Quer ajudar a divulgar alguma dessas instituições? Fale com seus amigos e colegas sobre elas, pesquise sobre pequenas atitudes que podem melhorar a vida de alguém e adicione links no seu site/comente em redes sociais.
Em 2005, Amy Lee se tornou porta-voz da fundação. Seu irmão mais novo foi diagnosticado aos sete anos com a doença. "E se você se perdesse por um instante? O momento passou e você não faz a menor idéia do que te aconteceu. Para milhares de pessoas com epilepsia isso é realidade. E eu quero ajudar. Por favor junte-se a mim em www.outoftheshadows.com".
No Brasil, você pode ficar sabendo como ajudar na conscientização ou fazer doações para pesquisas através do hotsite www.evanescence.com.br/epilepsia.

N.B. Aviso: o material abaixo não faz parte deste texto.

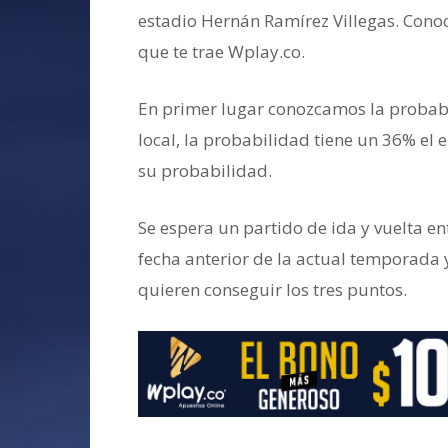
estadio Hernán Ramírez Villegas. Cono
que te trae Wplay.co.
En primer lugar conozcamos la probabil
local, la probabilidad tiene un 36% el e
su probabilidad.
Se espera un partido de ida y vuelta e
fecha anterior de la actual temporada 
quieren conseguir los tres puntos.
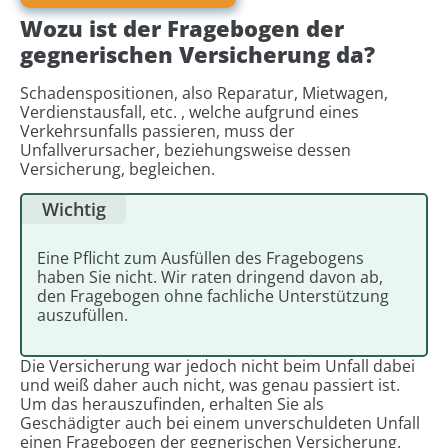
Wozu ist der Fragebogen der
gegnerischen Versicherung da?
Schadenspositionen, also Reparatur, Mietwagen,
Verdienstausfall, etc. , welche aufgrund eines
Verkehrsunfalls passieren, muss der
Unfallverursacher, beziehungsweise dessen
Versicherung, begleichen.
Wichtig
Eine Pflicht zum Ausfüllen des Fragebogens
haben Sie nicht. Wir raten dringend davon ab,
den Fragebogen ohne fachliche Unterstützung
auszufüllen.
Die Versicherung war jedoch nicht beim Unfall dabei
und weiß daher auch nicht, was genau passiert ist.
Um das herauszufinden, erhalten Sie als
Geschädigter auch bei einem unverschuldeten Unfall
einen Fragebogen der gegnerischen Versicherung.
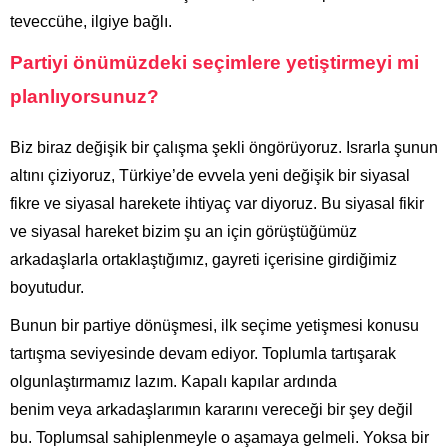
teveccühe, ilgiye bağlı.
Partiyi önümüzdeki seçimlere yetiştirmeyi mi
planlıyorsunuz?
Biz biraz değişik bir çalışma şekli öngörüyoruz. Israrla şunun
altını çiziyoruz, Türkiye’de evvela yeni değişik bir siyasal
fikre ve siyasal harekete ihtiyaç var diyoruz. Bu siyasal fikir
ve siyasal hareket bizim şu an için görüştüğümüz
arkadaşlarla ortaklaştığımız, gayreti içerisine girdiğimiz
boyutudur.
Bunun bir partiye dönüşmesi, ilk seçime yetişmesi konusu
tartışma seviyesinde devam ediyor. Toplumla tartışarak
olgunlaştırmamız lazım. Kapalı kapılar ardında
benim veya arkadaşlarımın kararını vereceği bir şey değil
bu. Toplumsal sahiplenmeyle o aşamaya gelmeli. Yoksa bir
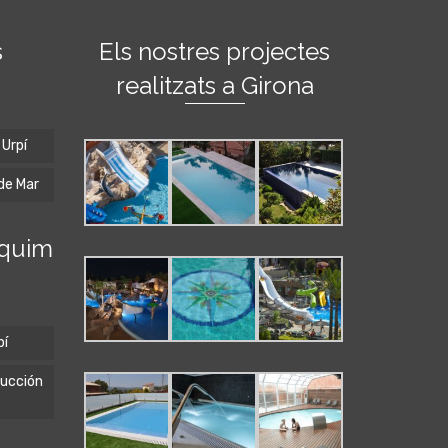
s
Els nostres projectes
realitzats a Girona
Urpí
 de Mar
aquim
pí
rucción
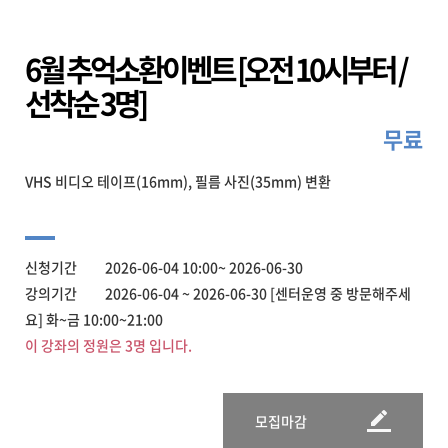
6월 추억소환이벤트 [오전 10시부터 /
선착순 3명]
무료
VHS 비디오 테이프(16mm), 필름 사진(35mm) 변환
신청기간 2026-06-04 10:00~ 2026-06-30
강의기간 2026-06-04 ~ 2026-06-30 [센터운영 중 방문해주세
요] 화~금 10:00~21:00
이 강좌의 정원은 3명 입니다.
모집마감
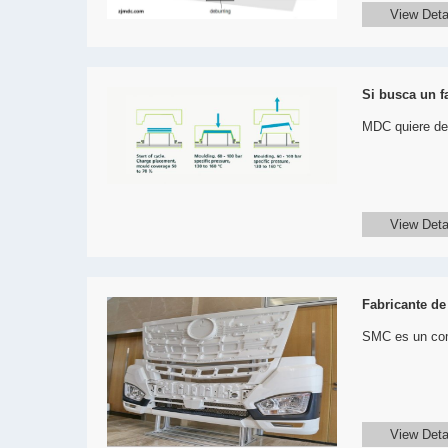
View Deta
Si busca un f
MDC quiere dec
View Deta
Fabricante d
SMC es un comp
View Deta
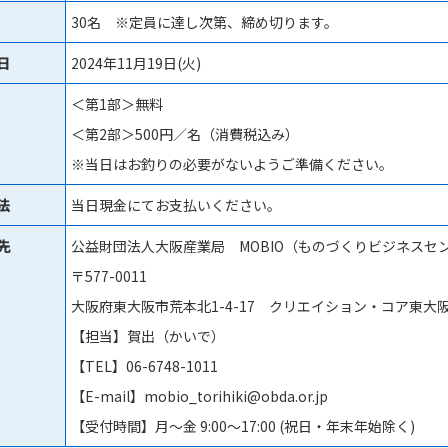
30名 ※定員に達し次第、締め切ります。
日
2024年11月19日(火)
＜第1部＞無料
＜第2部＞500円／名（消費税込み）
※当日はお釣りの必要がないようご準備ください。
法
当日現金にてお支払いください。
先
公益財団法人大阪産業局 MOBIO（ものづくりビジネスセ
〒577-0011
大阪府東大阪市荒本北1-4-17 クリエイション・コア東大阪
【担当】賀出（かいで）
【TEL】06-6748-1011
【E-mail】mobio_torihiki@obda.or.jp
【受付時間】月〜金 9:00〜17:00 (祝日・年末年始除く)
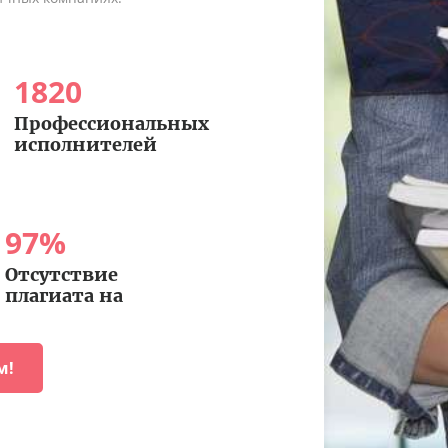
1820
Профессиональных
исполнителей
97
%
Отсутствие
плагиата на
м!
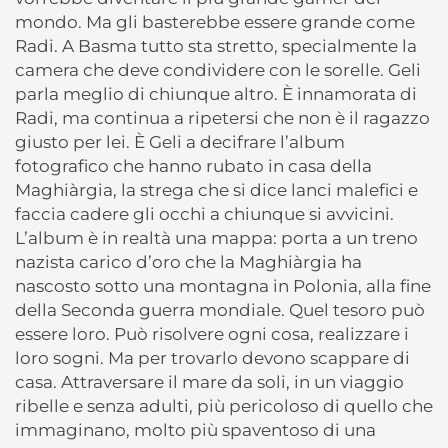
mondo. Ma gli basterebbe essere grande come
Radi. A Basma tutto sta stretto, specialmente la
camera che deve condividere con le sorelle. Geli
parla meglio di chiunque altro. È innamorata di
Radi, ma continua a ripetersi che non è il ragazzo
giusto per lei. È Geli a decifrare l’album
fotografico che hanno rubato in casa della
Maghiàrgia, la strega che si dice lanci malefici e
faccia cadere gli occhi a chiunque si avvicini.
L’album è in realtà una mappa: porta a un treno
nazista carico d’oro che la Maghiàrgia ha
nascosto sotto una montagna in Polonia, alla fine
della Seconda guerra mondiale. Quel tesoro può
essere loro. Può risolvere ogni cosa, realizzare i
loro sogni. Ma per trovarlo devono scappare di
casa. Attraversare il mare da soli, in un viaggio
ribelle e senza adulti, più pericoloso di quello che
immaginano, molto più spaventoso di una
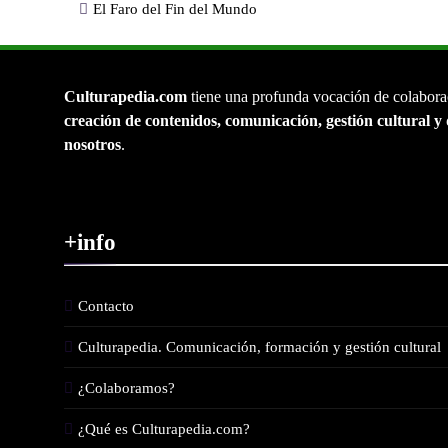
El Faro del Fin del Mundo
Culturapedia.com
tiene una profunda vocación de colabora
creación de contenidos, comunicación, gestión cultural y 
nosotros
.
+info
Contacto
Culturapedia. Comunicación, formación y gestión cultural
¿Colaboramos?
¿Qué es Culturapedia.com?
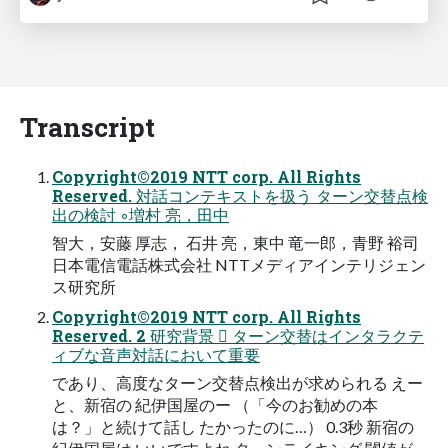
Transcript
Copyright©2019 NTT corp. All Rights
Reserved. 対話コンテキストを扱う ターン交替点検
出の検討 ◦増村 亮，田中
智大，安藤 厚志， 石井 亮，東中 竜一郎，青野 裕司
日本電信電話株式会社 NTTメディアインテリジェン
ス研究所
Copyright©2019 NTT corp. All Rights
Reserved. 2 研究背景  ターン交替はインタラクテ
ィブな音声対話において重要
であり、高度なターン交替点検出が求められる えー
と、新宿の 紀伊国屋のー （「今のお勧めの本
は？」と続けて話し たかったのに…） 0.3秒 新宿の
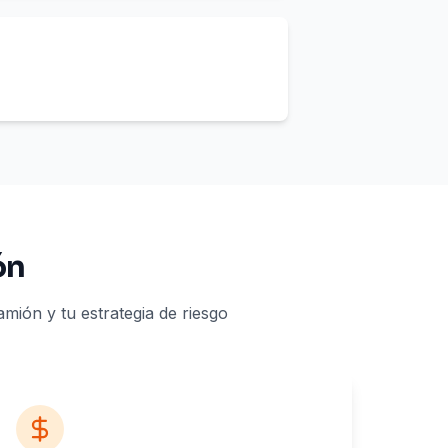
ón
mión y tu estrategia de riesgo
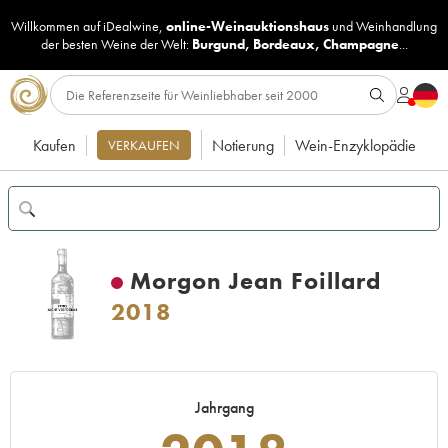
Willkommen auf iDealwine,
online-Weinauktionshaus
und
Weinhandlung
der besten Weine der Welt:
Burgund
,
Bordeaux
,
Champagne
...
Kaufen
Notierung
Wein-Enzyklopädie
VERKAUFEN
Morgon Jean Foillard
2018
Jahrgang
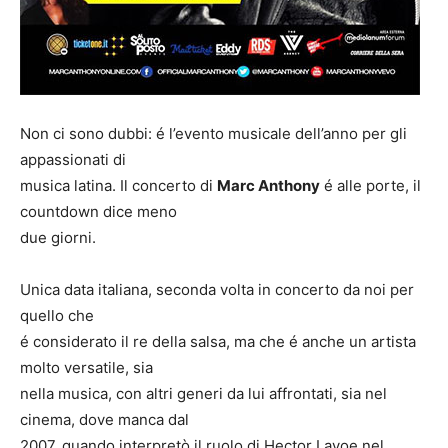
Non ci sono dubbi: é l’evento musicale dell’anno per gli
appassionati di
musica latina. Il concerto di
Marc Anthony
é alle porte, il
countdown dice meno
due giorni.
Unica data italiana, seconda volta in concerto da noi per
quello che
é considerato il re della salsa, ma che é anche un artista
molto versatile, sia
nella musica, con altri generi da lui affrontati, sia nel
cinema, dove manca dal
2007, quando interpretò il ruolo di Hector Lavoe nel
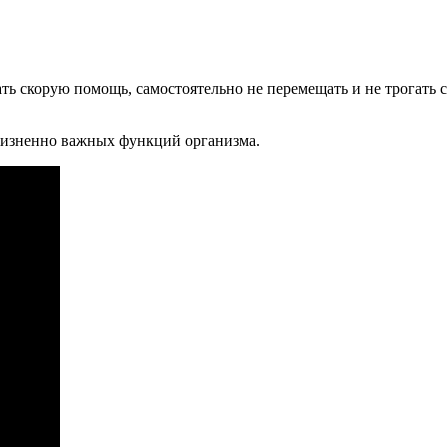
ь скорую помощь, самостоятельно не перемещать и не трогать 
жизненно важных функций организма.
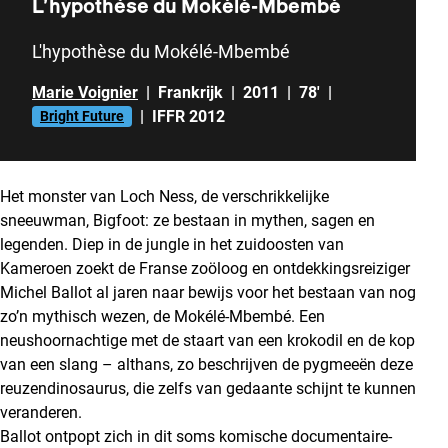
L’hypothèse du Mokélé-Mbembé
L'hypothèse du Mokélé-Mbembé
Marie Voignier
|
Frankrijk
|
2011
|
78'
|
|
IFFR 2012
Bright Future
Het monster van Loch Ness, de verschrikkelijke
sneeuwman, Bigfoot: ze bestaan in mythen, sagen en
legenden. Diep in de jungle in het zuidoosten van
Kameroen zoekt de Franse zoöloog en ontdekkingsreiziger
Michel Ballot al jaren naar bewijs voor het bestaan van nog
zo’n mythisch wezen, de Mokélé-Mbembé. Een
neushoornachtige met de staart van een krokodil en de kop
van een slang – althans, zo beschrijven de pygmeeën deze
reuzendinosaurus, die zelfs van gedaante schijnt te kunnen
veranderen.
Ballot ontpopt zich in dit soms komische documentaire-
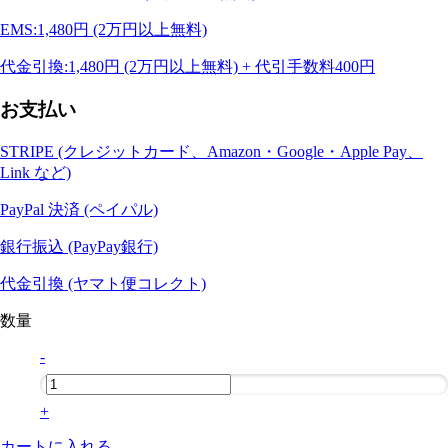
EMS:1,480円 (2万円以上無料)
代金引換:1,480円 (2万円以上無料) + 代引手数料400円
お支払い
STRIPE (クレジットカード、Amazon・Google・Apple Pay、
Link など)
PayPal 決済 (ペイパル)
銀行振込 (PayPay銀行)
代金引換 (ヤマト便コレクト)
数量
-
+
カートに入れる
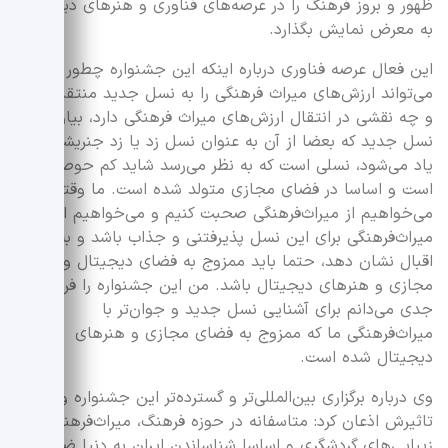
ظهور و بروز فرهنگ را در عرصه‌های فناوری و هنر‌های دیجیتال
به معرض نمایش بگذارد.
این فعال عرصه فناوری درباره اینکه این جشنواره چطور
می‌تواند ارزش‌های میراث فرهنگی را به نسل جدید منتقل کند
و چه نقشی در انتقال ارزش‌های میراث فرهنگی دارد، بیان کرد:
نسل جدید که بعضا از آن به عنوان نسل زد یا زد جنریشن هم
یاد می‌شود، نسلی است که به نظر می‌رسد شاید کم حوصله‌تر
است و اساسا در فضای مجازی متولد شده است. ما وقتی
می‌خواهیم از میراث‌فرهنگی صحبت کنیم و می‌خواهیم این
میراث‌فرهنگی برای این نسل پذیرفتنی و جذاب باشد و به آن
اقبال نشان دهد، حتما باید ممزوج به فضای دیجیتال و
مجازی و هنر‌های دیجیتال باشد. من این جشنواره را فرصت
جدی می‌دانم برای آشنایی نسل جدید و جوان‌تر با
میراث‌فرهنگی ما که ممزوج به فضای مجازی و هنر‌های
دیجیتال شده است.
وی درباره برگزاری بین‌المللی‌تر و گسترده‌تر این جشنواره و
تاثیرش اذعان کرد: متاسفانه در حوزه فرهنگ، میراث‌فرهنگی،
زیبایی‌های گردشگری و اساسا شناساندن ایران به دنیا ضعیف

Desde 2007, Amy Lee apoia a instituição TWLOHA, ao lado de seu marido e também conselheiro do programa, o terapeuta Josh Hartzler. O TWLOHA é parte de um ação de prevenção ao suicídio, ao autoflagelamento e à depressão nos Estados Unidos, juntamente com o Post Secret e o 1-800-SUICIDE. É muito comum bandas de lá voltadas para o público jovem utilizarem camisetas da instituição.
No Brasil, o Centro de Valorização da Vida existe há quase 50 anos. Trata-se de um programa de prevenção ao suicídio e valorização da vida. De caráter filantrópico, presta atividades de atendimento por telefone e chat a pessoas que estão precisando de apoio emocional. Ligue 141 para conversar com alguém.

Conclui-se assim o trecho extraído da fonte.